■ What you are asked to do ■
The records underneath are to be printed in full and exactly, with no pictures carried over.

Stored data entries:
::::

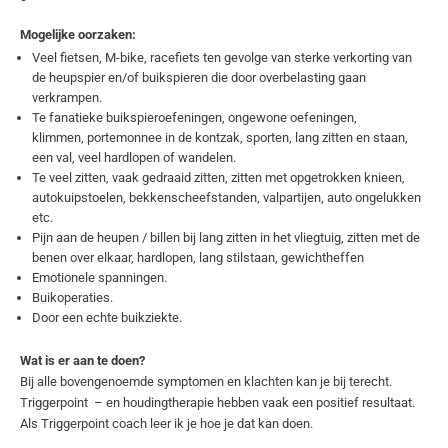
Mogelijke oorzaken:
Veel fietsen, M-bike, racefiets ten gevolge van sterke verkorting van
de heupspier en/of buikspieren die door overbelasting gaan
verkrampen.
Te fanatieke buikspieroefeningen, ongewone oefeningen,
klimmen, portemonnee in de kontzak, sporten, lang zitten en staan,
een val, veel hardlopen of wandelen.
Te veel zitten, vaak gedraaid zitten, zitten met opgetrokken knieen,
autokuipstoelen, bekkenscheefstanden, valpartijen, auto ongelukken
etc.
Pijn aan de heupen / billen bij lang zitten in het vliegtuig, zitten met de
benen over elkaar, hardlopen, lang stilstaan, gewichtheffen
Emotionele spanningen.
Buikoperaties.
Door een echte buikziekte.
Wat is er aan te doen?
Bij alle bovengenoemde symptomen en klachten kan je bij terecht.
Triggerpoint – en houdingtherapie hebben vaak een positief resultaat.
Als Triggerpoint coach leer ik je hoe je dat kan doen.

::::

■ Exercise result ■
Mogelijke oorzaken:
Veel fietsen, M-bike, racefiets ten gevolge van sterke verkorting van
de heupspier en/of buikspieren die door overbelasting gaan
verkrampen.
Te fanatieke buikspieroefeningen, ongewone oefeningen,
klimmen, portemonnee in de kontzak, sporten, lang zitten en staan,
een val, veel hardlopen of wandelen.
Te veel zitten, vaak gedraaid zitten, zitten met opgetrokken knieen,
autokuipstoelen, bekkenscheefstanden, valpartijen, auto ongelukken
etc.
Pijn aan de heupen / billen bij lang zitten in het vliegtuig, zitten met de
benen over elkaar, hardlopen, lang stilstaan, gewichtheffen
Emotionele spanningen.
Buikoperaties.
Door een echte buikziekte.
Wat is er aan te doen?
Bij alle bovengenoemde symptomen en klachten kan je bij terecht.
Triggerpoint – en houdingtherapie hebben vaak een positief resultaat.
Als Triggerpoint coach leer ik je hoe je dat kan doen.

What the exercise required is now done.